Sourde aux critiques croissantes et face à une mobilisation qui ne faiblit pas, la junte au pouvoir en Birmanie accroît au contraire sa répression contre les manifestations massives organisées contre leur coup d’Etat, en multipliant les arrestations nocturnes. L’expérience démocratique de dix ans a brusquement pris fin il y a bientôt deux semaines avec la prise de pouvoir des militaires, qui ont renversé et arrêté la cheffe de facto du gouvernement Aung San Suu Kyi.

Ce dimanche matin, pour le 9e jour consécutif, les Birmans ont commencé à descendre dans les rues, se rassemblant par centaines près de la célèbre pagode Shwedagon, dans le centre de Rangoun, la plus grande ville de Birmanie, pour réclamer le retour de la démocratie et la libération de leur leader. La junte menée par le général Min Aung Hlaing a quant à elle publié une liste de sept activistes parmi les plus renommés du pays, qu’elle recherche activement pour avoir encouragé les manifestations.

Déjà 400 arrestations

Depuis le début du mouvement, les militaires ont déjà placé en détention environ 400 responsables politiques, militants et membres de la société civile, y compris des journalistes, des médecins ou des étudiants. Parmi la liste des sept « fugitifs » figure notamment Min Ko Naing, une figure du mouvement étudiant de 1988, qui a passé plus de dix ans en prison. Les manifestations de 1988 avaient fait d’Aung San Suu Kyi la principale figure démocratique de Birmanie et la prix Nobel de la paix 1991 avait passé des années en résidence surveillée, prisonnière des généraux, avant d’accéder au pouvoir en 2015.

De nouveau arrêtée le 1er février dernier, celle qui dirigeait de facto le gouvernement n’a pas été vue depuis, même si son parti a informé qu’elle était « en bonne santé » tenue au secret dans une résidence de Naypyidaw, la capitale administrative de la Birmanie. Min Aung Hlaing a donné samedi des pouvoirs d’exception aux forces de l’ordre, qui peuvent mener des perquisitions à domicile sans mandat ou détenir des personnes pour une courte période sans autorisation d’un juge.

L’ONU bloquée par la Chine et la Russie

Vendredi soir, des comités de vigilance citoyenne ont vu spontanément le jour à travers la Birmanie, chargés de surveiller leur voisinage en cas d’opérations menées par les autorités pour arrêter des opposants.

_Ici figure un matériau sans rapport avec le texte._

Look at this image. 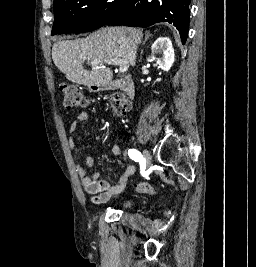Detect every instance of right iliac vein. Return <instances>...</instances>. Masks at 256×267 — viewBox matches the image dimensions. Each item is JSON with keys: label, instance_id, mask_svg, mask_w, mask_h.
Wrapping results in <instances>:
<instances>
[{"label": "right iliac vein", "instance_id": "right-iliac-vein-1", "mask_svg": "<svg viewBox=\"0 0 256 267\" xmlns=\"http://www.w3.org/2000/svg\"><path fill=\"white\" fill-rule=\"evenodd\" d=\"M143 159H144L145 165L149 167L151 165L152 158H151L150 153L147 150L143 151Z\"/></svg>", "mask_w": 256, "mask_h": 267}]
</instances>
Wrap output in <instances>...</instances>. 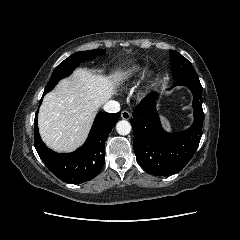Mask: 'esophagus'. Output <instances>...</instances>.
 Masks as SVG:
<instances>
[{
  "instance_id": "34e87169",
  "label": "esophagus",
  "mask_w": 240,
  "mask_h": 240,
  "mask_svg": "<svg viewBox=\"0 0 240 240\" xmlns=\"http://www.w3.org/2000/svg\"><path fill=\"white\" fill-rule=\"evenodd\" d=\"M121 118L124 120H129L131 118V113L127 110L121 112Z\"/></svg>"
}]
</instances>
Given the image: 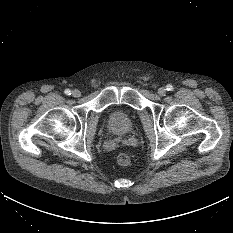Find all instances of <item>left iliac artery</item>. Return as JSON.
<instances>
[{
	"label": "left iliac artery",
	"instance_id": "left-iliac-artery-1",
	"mask_svg": "<svg viewBox=\"0 0 233 233\" xmlns=\"http://www.w3.org/2000/svg\"><path fill=\"white\" fill-rule=\"evenodd\" d=\"M166 87H167V88H166V89H167V91H172V90H173V86H172V85H170V84H169V85H167Z\"/></svg>",
	"mask_w": 233,
	"mask_h": 233
}]
</instances>
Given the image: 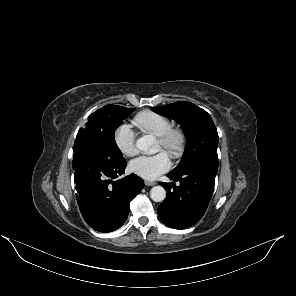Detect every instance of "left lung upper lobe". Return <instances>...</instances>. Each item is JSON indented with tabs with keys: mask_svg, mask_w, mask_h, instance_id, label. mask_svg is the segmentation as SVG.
I'll use <instances>...</instances> for the list:
<instances>
[{
	"mask_svg": "<svg viewBox=\"0 0 296 296\" xmlns=\"http://www.w3.org/2000/svg\"><path fill=\"white\" fill-rule=\"evenodd\" d=\"M153 111L177 120L187 137L186 148L178 166L170 173L203 162H218V133L211 116L187 101L152 108Z\"/></svg>",
	"mask_w": 296,
	"mask_h": 296,
	"instance_id": "obj_1",
	"label": "left lung upper lobe"
}]
</instances>
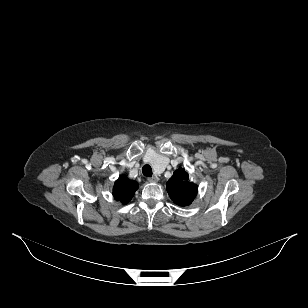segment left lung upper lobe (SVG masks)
Listing matches in <instances>:
<instances>
[{"mask_svg": "<svg viewBox=\"0 0 308 308\" xmlns=\"http://www.w3.org/2000/svg\"><path fill=\"white\" fill-rule=\"evenodd\" d=\"M171 199L179 206L191 204L197 194V186L189 181L188 173L179 168L167 182Z\"/></svg>", "mask_w": 308, "mask_h": 308, "instance_id": "1", "label": "left lung upper lobe"}]
</instances>
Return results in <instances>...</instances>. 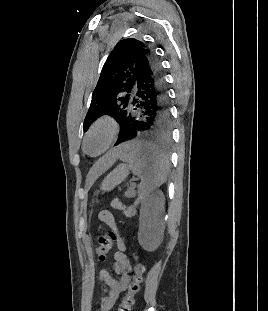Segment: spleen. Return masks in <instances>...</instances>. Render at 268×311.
<instances>
[{
    "label": "spleen",
    "instance_id": "1",
    "mask_svg": "<svg viewBox=\"0 0 268 311\" xmlns=\"http://www.w3.org/2000/svg\"><path fill=\"white\" fill-rule=\"evenodd\" d=\"M117 151L121 153L120 159L127 162L132 173L141 179L134 207L145 204L150 193L167 180V157L148 140H122L121 144H117Z\"/></svg>",
    "mask_w": 268,
    "mask_h": 311
}]
</instances>
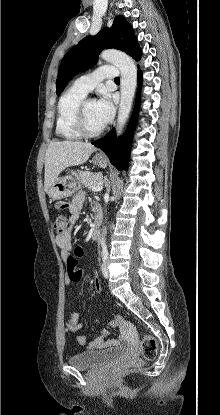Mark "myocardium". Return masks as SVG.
<instances>
[{
  "label": "myocardium",
  "mask_w": 220,
  "mask_h": 415,
  "mask_svg": "<svg viewBox=\"0 0 220 415\" xmlns=\"http://www.w3.org/2000/svg\"><path fill=\"white\" fill-rule=\"evenodd\" d=\"M90 101H92V100H90V99H84L83 101L80 102V104L77 106V108L75 110L74 120H73L74 127H75L76 131L82 137H85V138L98 137L104 131V126H102L100 129H98L96 131H90V130H88V128L86 126V122H85V108H86V105Z\"/></svg>",
  "instance_id": "obj_1"
}]
</instances>
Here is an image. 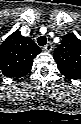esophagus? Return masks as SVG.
Listing matches in <instances>:
<instances>
[{
  "mask_svg": "<svg viewBox=\"0 0 81 124\" xmlns=\"http://www.w3.org/2000/svg\"><path fill=\"white\" fill-rule=\"evenodd\" d=\"M42 49H43L44 51H46V52H50V51H52L53 46H52L51 43H47Z\"/></svg>",
  "mask_w": 81,
  "mask_h": 124,
  "instance_id": "34e87169",
  "label": "esophagus"
}]
</instances>
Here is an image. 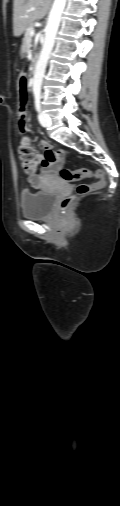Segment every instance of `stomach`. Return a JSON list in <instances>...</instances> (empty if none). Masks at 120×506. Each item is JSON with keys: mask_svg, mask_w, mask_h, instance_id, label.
Returning <instances> with one entry per match:
<instances>
[{"mask_svg": "<svg viewBox=\"0 0 120 506\" xmlns=\"http://www.w3.org/2000/svg\"><path fill=\"white\" fill-rule=\"evenodd\" d=\"M25 50H26V49H25L24 47H22V49H21V55H24V54H25Z\"/></svg>", "mask_w": 120, "mask_h": 506, "instance_id": "obj_1", "label": "stomach"}]
</instances>
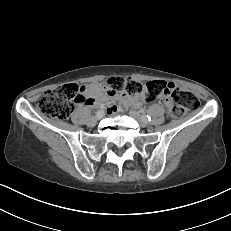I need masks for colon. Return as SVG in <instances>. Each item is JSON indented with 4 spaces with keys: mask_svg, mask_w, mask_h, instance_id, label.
Here are the masks:
<instances>
[{
    "mask_svg": "<svg viewBox=\"0 0 231 231\" xmlns=\"http://www.w3.org/2000/svg\"><path fill=\"white\" fill-rule=\"evenodd\" d=\"M109 90L126 96L143 94L145 102H152L165 95L167 115L170 118H180L187 111H195L199 108L197 97L180 89L173 83L165 81L148 82L145 86L137 81L122 77H113L108 80ZM84 97L76 84H66L60 88L43 93L37 101V109L42 114L57 120L69 117L73 110L74 102H81Z\"/></svg>",
    "mask_w": 231,
    "mask_h": 231,
    "instance_id": "5ec220e1",
    "label": "colon"
}]
</instances>
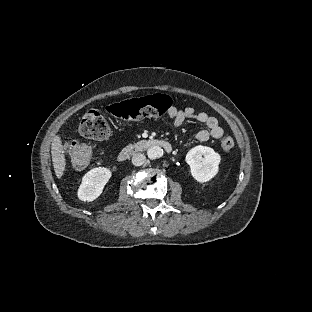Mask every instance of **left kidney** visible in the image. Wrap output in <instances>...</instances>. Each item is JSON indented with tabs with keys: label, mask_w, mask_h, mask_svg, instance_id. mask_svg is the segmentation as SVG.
I'll use <instances>...</instances> for the list:
<instances>
[{
	"label": "left kidney",
	"mask_w": 312,
	"mask_h": 312,
	"mask_svg": "<svg viewBox=\"0 0 312 312\" xmlns=\"http://www.w3.org/2000/svg\"><path fill=\"white\" fill-rule=\"evenodd\" d=\"M192 176L200 183L211 180L219 170L221 157L212 148L198 145L186 155Z\"/></svg>",
	"instance_id": "5707ae66"
}]
</instances>
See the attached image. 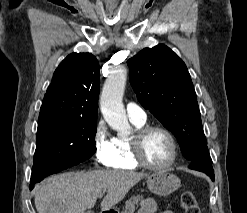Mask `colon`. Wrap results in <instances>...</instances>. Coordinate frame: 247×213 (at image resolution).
I'll list each match as a JSON object with an SVG mask.
<instances>
[{
    "mask_svg": "<svg viewBox=\"0 0 247 213\" xmlns=\"http://www.w3.org/2000/svg\"><path fill=\"white\" fill-rule=\"evenodd\" d=\"M181 207L184 213H201L196 197L190 191H186L182 194Z\"/></svg>",
    "mask_w": 247,
    "mask_h": 213,
    "instance_id": "obj_1",
    "label": "colon"
}]
</instances>
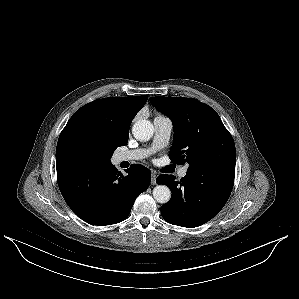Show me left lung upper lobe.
I'll list each match as a JSON object with an SVG mask.
<instances>
[{
  "instance_id": "5c2ea615",
  "label": "left lung upper lobe",
  "mask_w": 299,
  "mask_h": 299,
  "mask_svg": "<svg viewBox=\"0 0 299 299\" xmlns=\"http://www.w3.org/2000/svg\"><path fill=\"white\" fill-rule=\"evenodd\" d=\"M150 102L172 120V162L187 163L188 170L205 164L235 165L233 138L210 106L184 97H150Z\"/></svg>"
}]
</instances>
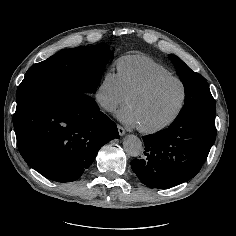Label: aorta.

Une vidéo filmée dans un quartier de Rangoun montrait de nombreux habitants envahissant la rue, défiant le couvre-feu instauré à 20 heures, après des rumeurs d’une descente de la police venue arrêter des dissidents. Pour leur part, des centaines de moines ont organisé une prière devant l’ambassade américaine.

« Les Birmans veulent la démocratie, et nous les soutenons », a tweeté l’ambassade dans un message de solidarité. La situation en Birmanie a fait l’objet de nombreuses condamnations internationales depuis deux semaines, mais rien de nature à faire bouger les militaires. Une réunion d’urgence du Conseil des droits de l’homme de l’ONU a appelé vendredi le nouveau régime à libérer toutes les personnes « détenues arbitrairement », dont Aung San Suu Kyi, et de leur rendre le pouvoir. Mais les alliés traditionnels de l’armée birmane, y compris la Russie et la Chine, appellent à ne pas interférer dans les « affaires intérieures » de la Birmanie.